▸ AIM OF THE EXERCISE:
For the data below, work out how many lines contain the word "استایل" and supply only that number.

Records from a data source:
****************************************

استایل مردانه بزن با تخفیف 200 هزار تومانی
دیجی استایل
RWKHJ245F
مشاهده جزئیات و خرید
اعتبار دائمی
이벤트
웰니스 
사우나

****************************************

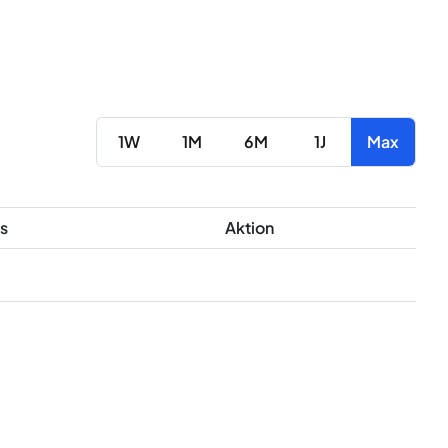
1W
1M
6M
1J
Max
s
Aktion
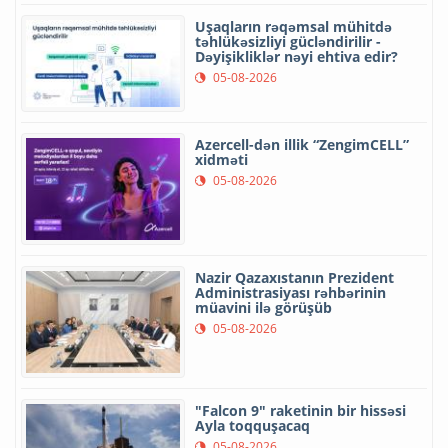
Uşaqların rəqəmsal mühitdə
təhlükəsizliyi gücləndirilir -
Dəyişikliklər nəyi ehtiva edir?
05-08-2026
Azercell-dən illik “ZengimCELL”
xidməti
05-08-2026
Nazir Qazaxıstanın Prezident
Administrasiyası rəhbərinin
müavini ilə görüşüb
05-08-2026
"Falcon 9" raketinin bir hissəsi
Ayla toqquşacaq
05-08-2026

****************************************

▸ SOLUTION TO THE EXERCISE:
2